She closed her eyes instinctively when he came to a halt in front of her and drew her hair away from her neck. He leaned towards the place where he’d marked her and a low purr rumbled through his chest.
“Who is your sire? If you do not have a mother,” he whispered the words into her ear.
Her sire?
She struggled again, a frown flickering on her brow. She searched her memories for the slightest clue as to the answer to his question.
“It is Iona,” she answered with all the confidence she could find in her now trembling body.
He pulled back and looked at her, shaking his head as he did so. “You have no marks, but mine.”
Her hand automatically moved to her neck. It was true. She had no other marks on her neck. She’d never realised it until the day that her maid, Serenity, had told her, and since that day, she’d been thankful that she didn’t have a reflection so she couldn’t see it for herself. The questions that had arisen in her mind still plagued her. She’d asked herself countless times how it was possible that she could have a sire and no marks. There was no other way of creating a vampire that she knew of. She’d scoured the library archives over and over again, searching for a book that would give her the answer. There had to be another way. She was a vampire after all.
“I could tell you.”
His silken voice aroused her interest and she almost nodded. Could he really tell her? Was this another trick? How could he tell her how she came about, how she became a vampire?
His hands grasped hold of her upper arms and panic rose up inside her when he neared her neck. She tensed and screwed her eyes shut when his teeth penetrated her throat in the same place he’d bitten her before. She wriggled against him, trying to get her arms free so she could push him away, but he only held her tighter.
Valentine frowned and bit down harder on her neck, drawing her blood into his mouth and bracing himself while he waited for the images to hit him.
Nothing.
His teeth retracted.
It wasn’t possible that she had the strength to block her memories from him. He’d easily seen the visions she held in her blood when he’d bitten her before. She hadn’t put up a fight. How had she blocked him this time?
He moved back a fraction to look at her and didn’t have time to react when her feet came up. They pressed hard into his stomach and propelled him backwards through the air.
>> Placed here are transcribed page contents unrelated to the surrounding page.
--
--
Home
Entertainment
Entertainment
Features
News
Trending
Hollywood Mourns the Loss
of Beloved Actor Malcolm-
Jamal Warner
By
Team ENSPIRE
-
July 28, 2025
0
His breath left him as he slammed into the far wall and dropped to his knees, his teeth gritted.
When his body finally shut down the pain, he raised his eyes to look at her.
She was gone.
He hurried to his feet and swung around to face the now open door.
Not pausing to think, he began after her. He couldn’t let her reach her family’s mansion. If she made it there, then they’d both be dead. His family wouldn’t want to hear any of the excuses that he could think of. Kalinor wouldn’t believe him if he said that she had been the danger he’d sensed. He would only see that he had abducted the child of the prophecy. When she told the two families of the questions he’d asked, he would be condemned to death.
They’d both die.
But it couldn’t happen could it? Not if the things her blood had shown him were true.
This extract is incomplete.